Onsi Sawiris is the patriarch of Egypt’s wealthiest family and founder of Orascom Construction Industries. Following the Egyptian political uprisings in 2011, his son Nassef, who heads the company, moved its listing to Euronext in Amsterdam, renaming it OCI. Onsi Sawiris still owns nearly a quarter of OCI. In 2015, OCI spun off its construction business, which now trades again on the Egyptian exchange, as well as on Nasdaq Dubai, as Orascom Construction. A scholarship at the University of Chicago bears his name, thanks to a $20 million donation by his son Nassef, a graduate of the school. Both Nassef and son Naguib are billionaires.
Anas Sefrioui, head of publicly traded homebuilder Groupe Addoha, enjoyed a long run winning government contracts to develop low-cost housing in Morocco, but government cutbacks and a real estate slump have hurt Addoha. Net income continues to slide, dropping more than 37% to $109 million in 2014. In an attempt to grow, Addoha is accelerating expansion in Africa outside of Morocco. The company has plans to build a cement factory and low-income housing in Mali, Ghana, and Chad.

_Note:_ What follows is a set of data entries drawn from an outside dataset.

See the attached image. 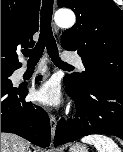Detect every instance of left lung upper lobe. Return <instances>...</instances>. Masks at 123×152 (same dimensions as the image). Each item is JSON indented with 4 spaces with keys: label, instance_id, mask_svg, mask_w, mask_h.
<instances>
[{
    "label": "left lung upper lobe",
    "instance_id": "1",
    "mask_svg": "<svg viewBox=\"0 0 123 152\" xmlns=\"http://www.w3.org/2000/svg\"><path fill=\"white\" fill-rule=\"evenodd\" d=\"M73 10L76 24L62 34V47L76 51L85 71L66 78L80 90L96 80H123V11L113 0H58Z\"/></svg>",
    "mask_w": 123,
    "mask_h": 152
}]
</instances>
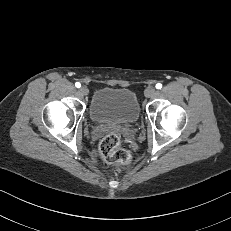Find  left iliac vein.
Returning a JSON list of instances; mask_svg holds the SVG:
<instances>
[{
    "label": "left iliac vein",
    "mask_w": 231,
    "mask_h": 231,
    "mask_svg": "<svg viewBox=\"0 0 231 231\" xmlns=\"http://www.w3.org/2000/svg\"><path fill=\"white\" fill-rule=\"evenodd\" d=\"M144 94L147 98L153 97L156 94V89L154 87H148L146 88Z\"/></svg>",
    "instance_id": "left-iliac-vein-1"
}]
</instances>
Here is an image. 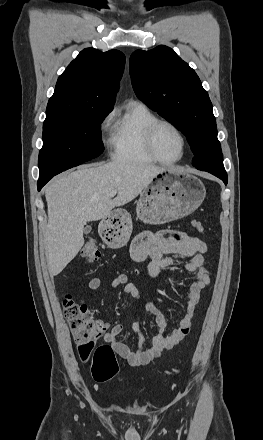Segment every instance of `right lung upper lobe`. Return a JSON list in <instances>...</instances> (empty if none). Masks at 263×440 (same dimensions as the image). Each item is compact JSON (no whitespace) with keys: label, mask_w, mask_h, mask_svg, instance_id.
I'll use <instances>...</instances> for the list:
<instances>
[{"label":"right lung upper lobe","mask_w":263,"mask_h":440,"mask_svg":"<svg viewBox=\"0 0 263 440\" xmlns=\"http://www.w3.org/2000/svg\"><path fill=\"white\" fill-rule=\"evenodd\" d=\"M124 66L125 56L118 50L84 49L58 78L46 115L111 111Z\"/></svg>","instance_id":"right-lung-upper-lobe-1"}]
</instances>
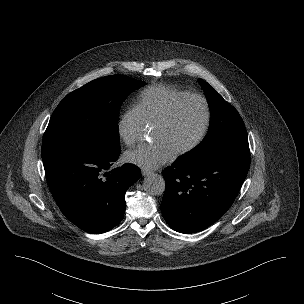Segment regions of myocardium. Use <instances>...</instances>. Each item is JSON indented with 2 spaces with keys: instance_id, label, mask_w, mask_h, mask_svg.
Here are the masks:
<instances>
[{
  "instance_id": "1",
  "label": "myocardium",
  "mask_w": 304,
  "mask_h": 304,
  "mask_svg": "<svg viewBox=\"0 0 304 304\" xmlns=\"http://www.w3.org/2000/svg\"><path fill=\"white\" fill-rule=\"evenodd\" d=\"M192 99L199 100L203 105V108H204L203 124L200 129V132L198 133L197 137L193 140V142H191L186 147H184V148L180 149L179 151H177L176 153H174V157H176V158L185 156V155L193 152L204 141V139L208 133L210 124H211V107H210V103H209L208 99L204 95L199 94V93H188V94L178 98L177 100H175L169 106V108L166 110V112L163 114V116L154 125V127H165L166 125H168L171 122L172 118L174 117L175 113L177 112L178 108L184 102H186L188 100H192Z\"/></svg>"
}]
</instances>
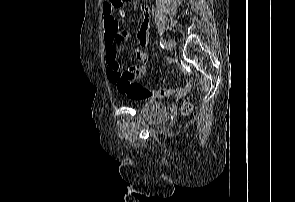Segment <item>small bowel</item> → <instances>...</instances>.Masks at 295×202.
Instances as JSON below:
<instances>
[{
  "mask_svg": "<svg viewBox=\"0 0 295 202\" xmlns=\"http://www.w3.org/2000/svg\"><path fill=\"white\" fill-rule=\"evenodd\" d=\"M115 12L122 13L123 6H116L111 0H105L103 5L104 45L106 48L108 77L113 83L117 82V71L120 69L128 68L134 78H140L146 72L148 56L142 49L148 44L150 19L148 6L142 5L140 7L141 21L137 31L138 44L132 51L133 57L138 64L123 67L120 62V46L125 41L126 34L119 29V19Z\"/></svg>",
  "mask_w": 295,
  "mask_h": 202,
  "instance_id": "obj_1",
  "label": "small bowel"
}]
</instances>
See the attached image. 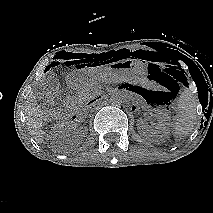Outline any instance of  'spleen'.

Stephen Saad founded South Africa’s largest pharmaceuticals maker, Aspen Pharmacare, in 1997. Traded on the Johannesburg Stock Exchange, Aspen Pharmacare, which he runs as CEO, markets generic medicines in 150 countries. Saad became a millionaire at age 29 when he sold his share in drug business, Covan Zurich, for $3 million. In 2012, Saad became chairman of The Sharks, a Durban rugby team. He spends his free time at Exeter, his private game reserve at Sabi Sands, which is adjacent to Kruger National Park, the largest national park in South Africa. In October 2016, Saad won the Entrepreneur of the Year award at the All Africa Business Leaders Awards gala.